An important consideration with prophylactic tenofovir is the potential for the development of antiviral drug resistance, particularly in HIV, but whether clinically relevant tenofovir resistance mutations exist in HSV-2 is unknown. One scenario in which such resistance could theoretically arise is in women not infected with HIV who develop breakthrough infection but continue to use topical tenofovir before the diagnosis is made, even though systemic absorption of the gel is known to be low. Another scenario in which such resistance could arise is if topical tenofovir is used for HSV-2 prevention by women already known to have HIV infection. Such use could be restricted to patients already receiving highly active antiretroviral therapy to minimize the risk of systemic drug resistance, although resistance in the genital compartment could theoretically emerge, with public health implications.

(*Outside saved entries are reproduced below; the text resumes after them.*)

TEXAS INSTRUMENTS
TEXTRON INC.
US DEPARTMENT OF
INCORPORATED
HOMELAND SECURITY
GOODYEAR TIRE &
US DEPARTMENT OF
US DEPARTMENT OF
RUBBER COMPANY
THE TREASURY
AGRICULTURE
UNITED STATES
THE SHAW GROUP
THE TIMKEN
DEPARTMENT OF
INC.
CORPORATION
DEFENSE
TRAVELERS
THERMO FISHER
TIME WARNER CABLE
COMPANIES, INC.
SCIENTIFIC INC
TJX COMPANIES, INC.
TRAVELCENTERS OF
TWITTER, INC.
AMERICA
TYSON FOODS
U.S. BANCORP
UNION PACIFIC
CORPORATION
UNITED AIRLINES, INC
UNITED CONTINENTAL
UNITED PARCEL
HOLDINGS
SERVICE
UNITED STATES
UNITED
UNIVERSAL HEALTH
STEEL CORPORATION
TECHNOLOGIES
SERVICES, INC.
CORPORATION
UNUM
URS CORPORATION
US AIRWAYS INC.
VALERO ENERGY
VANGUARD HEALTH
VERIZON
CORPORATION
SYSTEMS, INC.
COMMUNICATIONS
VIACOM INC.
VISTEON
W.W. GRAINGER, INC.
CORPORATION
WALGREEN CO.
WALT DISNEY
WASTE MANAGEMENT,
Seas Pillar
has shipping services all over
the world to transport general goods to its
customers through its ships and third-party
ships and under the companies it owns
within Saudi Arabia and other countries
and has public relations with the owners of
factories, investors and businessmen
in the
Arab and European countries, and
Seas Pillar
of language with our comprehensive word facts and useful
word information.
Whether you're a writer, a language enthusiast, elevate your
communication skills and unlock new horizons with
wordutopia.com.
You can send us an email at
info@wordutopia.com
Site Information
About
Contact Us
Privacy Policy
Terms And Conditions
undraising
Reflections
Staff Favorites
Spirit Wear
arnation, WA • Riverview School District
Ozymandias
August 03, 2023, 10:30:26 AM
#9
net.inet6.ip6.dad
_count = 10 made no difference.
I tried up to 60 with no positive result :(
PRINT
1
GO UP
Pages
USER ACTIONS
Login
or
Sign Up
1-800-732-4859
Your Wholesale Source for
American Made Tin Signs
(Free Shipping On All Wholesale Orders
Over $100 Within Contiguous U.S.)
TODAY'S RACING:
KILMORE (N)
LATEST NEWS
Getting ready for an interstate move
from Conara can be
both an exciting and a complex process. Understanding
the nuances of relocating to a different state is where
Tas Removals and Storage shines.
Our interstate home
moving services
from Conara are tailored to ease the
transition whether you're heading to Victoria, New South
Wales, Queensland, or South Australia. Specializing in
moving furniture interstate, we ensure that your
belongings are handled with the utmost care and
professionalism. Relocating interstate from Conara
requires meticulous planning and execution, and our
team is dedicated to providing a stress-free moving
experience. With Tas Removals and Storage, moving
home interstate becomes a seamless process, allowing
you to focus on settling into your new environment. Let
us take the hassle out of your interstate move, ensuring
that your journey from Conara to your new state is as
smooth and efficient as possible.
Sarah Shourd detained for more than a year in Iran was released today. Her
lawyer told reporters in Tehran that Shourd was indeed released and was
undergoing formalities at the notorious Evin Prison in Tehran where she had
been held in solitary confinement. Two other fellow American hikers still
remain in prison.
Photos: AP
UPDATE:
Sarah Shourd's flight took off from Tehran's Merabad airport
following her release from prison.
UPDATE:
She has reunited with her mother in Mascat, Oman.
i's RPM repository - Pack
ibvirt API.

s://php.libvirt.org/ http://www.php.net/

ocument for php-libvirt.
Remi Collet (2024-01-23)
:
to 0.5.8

Importantly, of the 35 CAPRISA-004 participants who acquired HIV in the tenofovir arm and whose plasma samples could be tested for resistance, no tenofovir-related resistance mutations (K65R or K70E) were observed on bulk sequencing,⁵ nor were there clinically relevant mutation frequencies by deep pyrosequencing.⁸⁵ Among the 21 women whose cervicovaginal swab specimens could be tested for resistance, only one had detectable K65R at a frequency of 0.8% from proviral DNA only; this level is in the range observed for drug-naïve HIV patients.⁸⁶ These encouraging results must be interpreted in light of the limited exposure of the virus to the drug in these women; resistance assays in plasma were conducted an estimated 3–4 weeks after HIV acquisition in these women, and only three of the 21 cervicovaginal specimens contained detectable drug at all.^5,86

Role in clinical management of HSV infection

If tenofovir is an anti-herpes medication, it is reasonable to envisage potential roles for the drug in the management of established HSV infection and reduction of onward HSV transmission, in addition to primary prevention of HSV. Such roles could involve chronic suppressive therapy for individuals with frequent outbreaks or for prevention purposes, as well as short-course treatment of herpes flares, akin to current therapeutic indications for acyclovir and related compounds. Topical formulations would be best suited to this role, give that oral TDF appears unlikely to have a clinically meaningful impact on HSV shedding or symptoms,²⁹ and could offer the additional advantage of decreased systemic absorption and related toxicities. A Phase IV trial of oral and topical tenofovir for reducing HSV shedding in HSV-2 seropositive, HIV-uninfected persons (NCT01448616) is currently underway. The documented activity of tenofovir against HSV-1 in addition to HSV-2 is also relevant in this regard,^26,28 given the increasingly important role of HSV-1 in genital herpes infection in many settings and its potential relevance to HIV infection.⁸⁷

Conclusion

Although not previously considered to be an anti-herpes medication, tenofovir has recently been demonstrated to have in vitro activity against HSV-2 and in vivo protective efficacy against HSV-2 acquisition as a vaginal microbicide. Further study is needed to confirm these clinical findings, assess its potential use in other populations, and optimize formulation and delivery systems. These efforts may eventually identify HSV-2 prevention as a new use for this existing drug, with unique advantages over existing strategies, including potential for use without requiring the consent of sexual partners. Nevertheless, the available data suggest an incomplete protective effect of tenofovir 1% gel against HSV-2 acquisition at only 51%, cautioning that this strategy must be complemented by ongoing efforts to develop other novel anti-herpetic drugs and a protective HSV-2 vaccine.

Acknowledgment

The author receives postdoctoral fellowship funding from the Ontario HIV Treatment Network.

Disclosure

The author reports no relevant conflicts of interest in this work.